Some say an inflation spike will mark the start of a new trend. Advocates of that view point to structural changes in the economy, says Roger Bootle in The Daily Telegraph. Deglobalisation and an ageing population in major economies could shrink the available supply of labour over the coming decades.

Yet in the near-term, inflation will be driven by the demand side of the economy. 2020 delivered a “veritable explosion of the money supply”, with the UK M4 gauge of the money supply soaring by 13% over the past year. In the US M2 money supply has increased by 24%, a figure that would have sent 1980s monetarists into a “flat spin”.
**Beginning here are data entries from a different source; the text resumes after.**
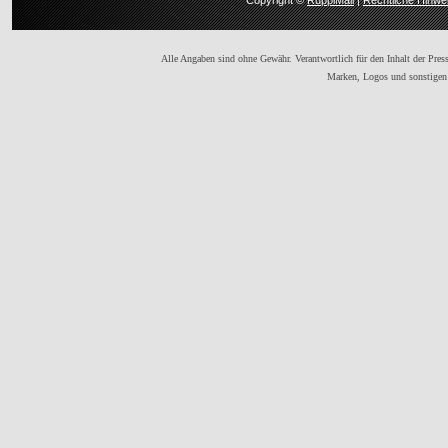
Copyright ©
RuppiMail
|
Rechtliche Hinwe
Alle Angaben sind ohne Gewähr. Verantwortlich für den Inhalt der Presse
Marken, Logos und sonstigen 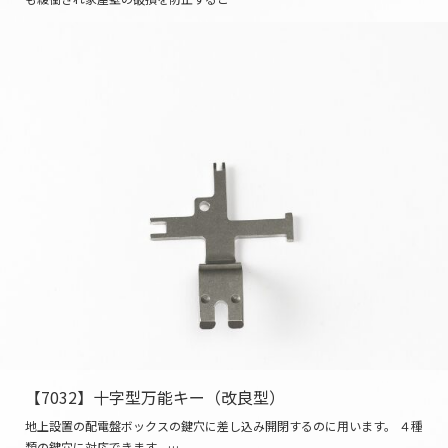
【7032】十字型万能キー（改良型）
地上設置の配電盤ボックスの鍵穴に差し込み開閉するのに用います。 ４種
類の鍵穴に対応できます。…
Don’t count on the central bank

That money has found its way into the pockets of consumers, says Irwin. Between March and November Americans saved a staggering $1.56trn more than they did in the same period a year before. It won’t be long before that cash starts to leak out into the real economy. “When a bathtub is filled to the very top, it doesn’t take much sloshing for it to spill out on the floor.”

A few years ago, investors would have said that if inflation spikes, then central bankers would raise interest rates, preventing a more durable take-off , says Gillian Tett in the Financial Times.

Yet those old certainties have started to wobble. America’s Federal Reserve has already indicated that it is relaxed about inflation passing above the 2% target, just so long as it averages 2% over several years.

The vast debt loads that governments have accumulated fighting the virus also make raising interest rates politically difficult. Buckle up, says Randall Forsyth in Barron’s. There are already signs of “supply tightness” emerging in markets “from DRAM chips to ... commodities” (see below). As policymakers fight today’s crisis, “tomorrow’s inflation starts to stir”.